(Data excerpts)
■ ■ ■ ■

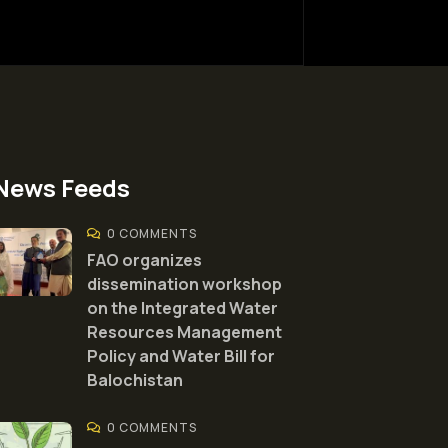
News Feeds
0 COMMENTS
FAO organizes
dissemination workshop
on the Integrated Water
Resources Management
Policy and Water Bill for
Balochistan
0 COMMENTS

■ ■ ■ ■

▶ [Your instructions] Hand over the entries again, exactly as written and without the pictures.

▶ [Solution to this task]
News Feeds
0 COMMENTS
FAO organizes
dissemination workshop
on the Integrated Water
Resources Management
Policy and Water Bill for
Balochistan
0 COMMENTS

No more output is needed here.